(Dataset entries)
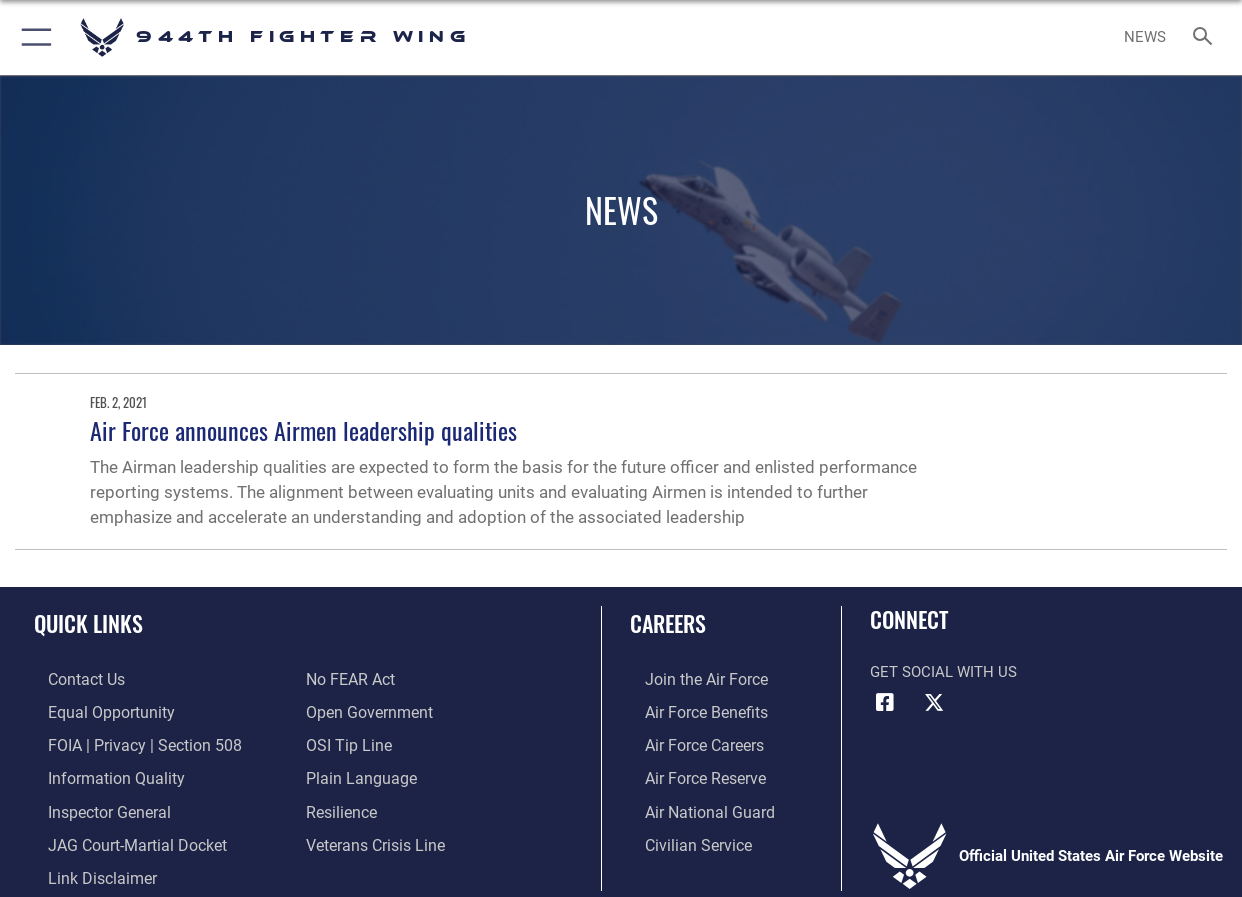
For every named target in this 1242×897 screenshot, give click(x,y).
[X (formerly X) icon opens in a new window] (934, 703)
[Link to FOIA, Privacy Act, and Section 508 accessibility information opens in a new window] (125, 742)
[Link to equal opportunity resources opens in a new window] (93, 710)
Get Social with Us (943, 672)
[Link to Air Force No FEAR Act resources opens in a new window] (349, 679)
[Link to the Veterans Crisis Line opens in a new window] (373, 838)
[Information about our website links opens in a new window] (86, 869)
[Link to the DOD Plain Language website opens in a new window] (356, 774)
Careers (668, 622)
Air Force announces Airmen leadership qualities (303, 430)
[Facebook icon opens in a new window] (885, 703)
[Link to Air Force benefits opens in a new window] (689, 710)
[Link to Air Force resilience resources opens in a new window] (340, 806)
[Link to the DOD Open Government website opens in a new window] (365, 710)
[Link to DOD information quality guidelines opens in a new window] (98, 774)
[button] (32, 37)
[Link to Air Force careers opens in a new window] (688, 742)
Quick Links (88, 622)
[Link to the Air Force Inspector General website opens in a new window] (93, 806)
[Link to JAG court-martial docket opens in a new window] (120, 838)
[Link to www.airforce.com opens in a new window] (689, 679)
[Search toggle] (1207, 37)
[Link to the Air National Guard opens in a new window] (691, 806)
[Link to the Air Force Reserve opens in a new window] (689, 774)
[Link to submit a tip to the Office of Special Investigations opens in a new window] (346, 742)
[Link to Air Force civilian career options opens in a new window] (681, 838)
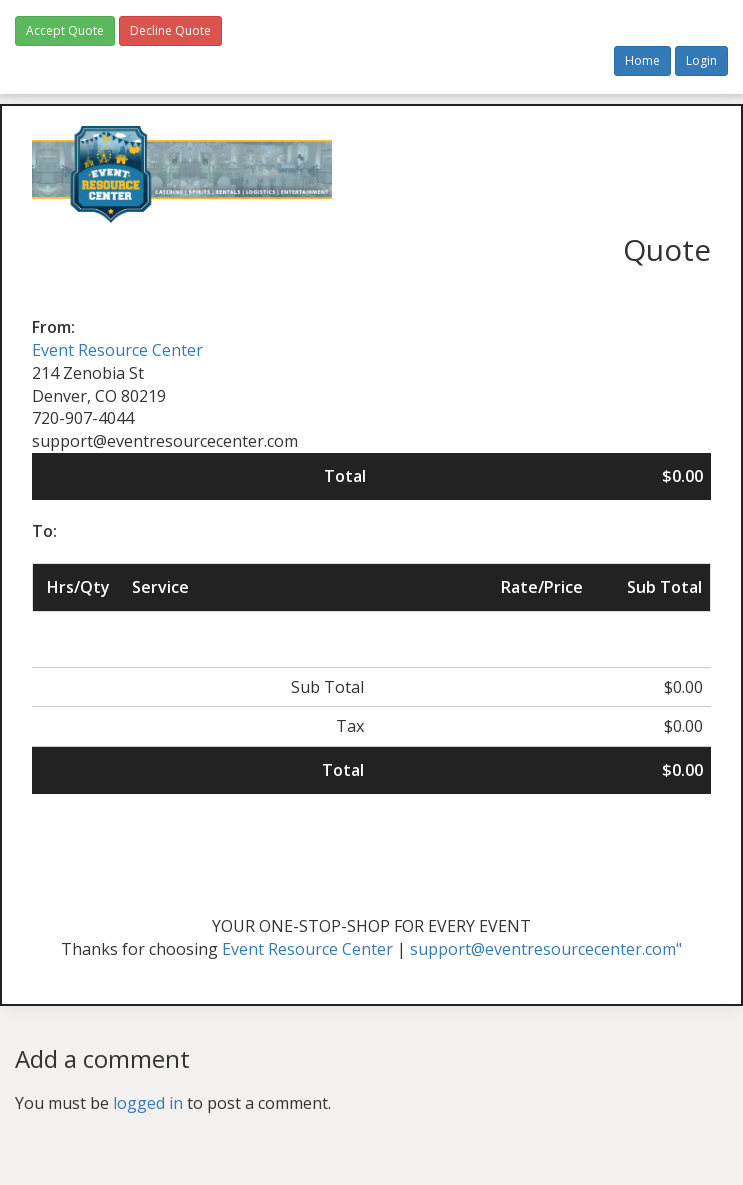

*TASK REQUIREMENTS:*
Copy every line in the data above that has the string "website" in it.

*YOUR RESPONSE:*
[Information about our website links opens in a new window] (86, 869)
[Link to the DOD Plain Language website opens in a new window] (356, 774)
[Link to the DOD Open Government website opens in a new window] (365, 710)
[Link to the Air Force Inspector General website opens in a new window] (93, 806)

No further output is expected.